Entrepreneur: Nic&Mic, registered with the Chamber of Commerce under number 68212038.
Public auction: a method of sale where products, digital content and/or services are offered by the Entrepreneur to consumers who attend or are given the opportunity to attend the auction in person, under the direction of an auctioneer, and where the successful bidder is obliged to purchase the products, digital content and/or services.
Agreement: an agreement concluded between the entrepreneur and customer on location, or distance contract.
Distance contract: a contract concluded between the trader and the customer under an organized system for distance selling of products, digital content and/or services, whereby, up to and including the conclusion of the contract, sole or joint use is made of one or more techniques for distance communication.
Force majeure: any circumstance beyond the Entrepreneur's control - even if it was foreseeable at the time the Agreement was concluded - including fire and other disruptions in the business of the Entrepreneur or its suppliers and, furthermore, all circumstances as a result of which performance of the Agreement cannot reasonably be required of the Entrepreneur.
Technique for distance communication: means that can be used for concluding an agreement, without the Consumer and the Entrepreneur having to be together in the same room at the same time.
Parties: Customer and Entrepreneur jointly.
Personal data: any data relating to an identified or identifiable natural person.
Article 2: Applicability
2.1 These general terms and conditions apply to every offer made by the Entrepreneur and to every Agreement concluded between the Entrepreneur and the Customer.
2.2 Before the Agreement is concluded, the text of these general terms and conditions will be made available to the Customer. This can also be done electronically. If this is not reasonably possible, prior to the conclusion of the Distance Contract, the Entrepreneur will indicate the manner in which the general terms and conditions can be inspected at the Entrepreneur's premises and that, at the Customer's request, they will be sent free of charge as soon as possible.
2.3 In the event that specific product or service terms and conditions apply in addition to these general terms and conditions, the second paragraph shall apply mutatis mutandis and, in the event of conflicting terms and conditions, the Entrepreneur may always rely on the applicable provision that is most favorable to him.
2.4 If any provision of these General Terms and Conditions is invalid, the other provisions of these General Terms and Conditions shall remain in force. The invalid provision(s) in question will be replaced by another, valid provision that will approximate the consequences of the invalid provision as closely as possible.
Article 3: The offer
3.1 If an offer has a limited period of validity or is made subject to conditions, this will be explicitly stated in the offer.
3.2 The offer contains a complete and accurate description of the products and/or services offered. The description is sufficiently detailed to enable a proper assessment of the offer by the Customer. If the Entrepreneur uses images, these are a true representation of the offered products, services and/or digital content. Obvious mistakes or obvious errors in the offer will not bind the Entrepreneur.
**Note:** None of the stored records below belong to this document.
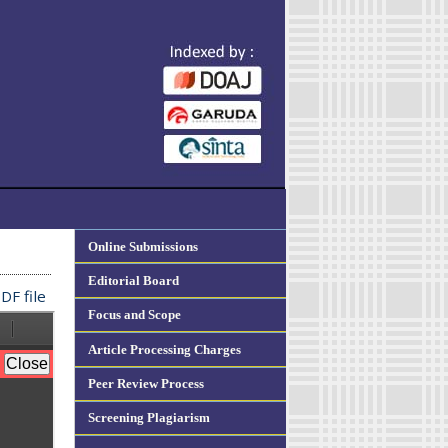
Online Submissions
Editorial Board
DF file
Focus and Scope
Article Processing Charges
Peer Review Process
Screening Plagiarism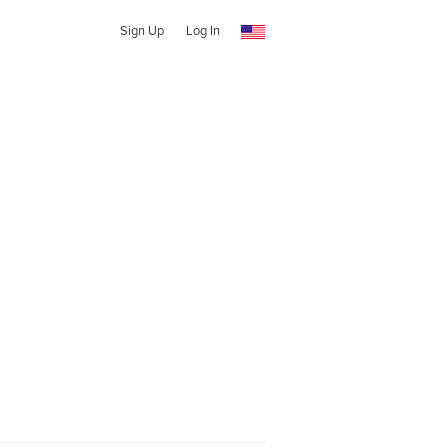
Sign Up
Log In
3.3 Each offer contains such information that it is clear to the Customer what rights and obligations are attached to the acceptance of the offer, including in particular:
Article 4: The Agreement
4.1 The Agreement is concluded, subject to the provisions of paragraph 4, at the time of acceptance by the Customer of the offer and the fulfillment of the conditions set forth therein.
4.2 The Entrepreneur confirms the acceptance of the Agreement. If the Agreement is concluded electronically, the Entrepreneur may also accept the acceptance electronically. As long as the receipt of this acceptance has not been confirmed by the Entrepreneur, the Customer may dissolve the Agreement.
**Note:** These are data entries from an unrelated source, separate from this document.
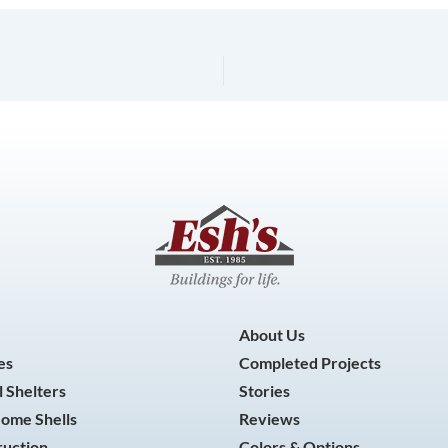
About Us
es
Completed Projects
 Shelters
Stories
Home Shells
Reviews
ruction
Colors & Options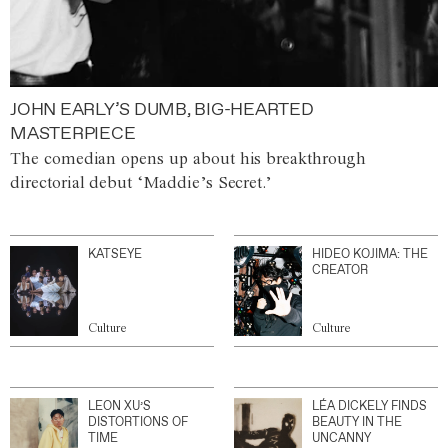
JOHN EARLY’S DUMB, BIG-HEARTED
MASTERPIECE
The comedian opens up about his breakthrough
directorial debut ‘Maddie’s Secret.’
KATSEYE
HIDEO KOJIMA: THE
CREATOR
Culture
Culture
LEON XU’S
LÉA DICKELY FINDS
DISTORTIONS OF
BEAUTY IN THE
TIME
UNCANNY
4.3 If the Agreement is concluded remotely (electronically), the Entrepreneur will take appropriate technical and organizational measures to protect the electronic transfer of data and ensure a secure web environment. If the Customer can pay electronically, the Entrepreneur will observe appropriate security measures to that end.
4.4 The Entrepreneur may - within legal frameworks - inform himself of the ability of the Customer to meet his payment obligations, as well as of all those facts and factors that are important for a responsible conclusion of the Distance Contract. If, on the basis of this investigation, the Entrepreneur has good grounds not to enter into the Agreement, he is entitled to refuse an order or application or to attach special conditions to the execution, while giving reasons.
4.5 The Entrepreneur will send the Consumer the information as specified in Article 6:230m of the Dutch Civil Code no later than upon delivery of the product or service.
4.6 The Entrepreneur may, provided he has clearly informed the Consumer of this prior to the ordering process, refuse an order of multiple products with different delivery times.
Article 5: The price
5.1 All prices listed on the Operator's Website include VAT. The offers and invoices show the VAT amount for business customers.
5.2 During the validity period stated in the offer, the prices of the products and/or services offered will not be increased, except for price changes due to changes in VAT rates.
5.3 Notwithstanding the previous paragraph, the Entrepreneur may offer products or services whose prices are subject to fluctuations in the financial market and over which the Entrepreneur has no control, with variable prices. This link to fluctuations and the fact that any prices mentioned are target prices will be mentioned in the offer.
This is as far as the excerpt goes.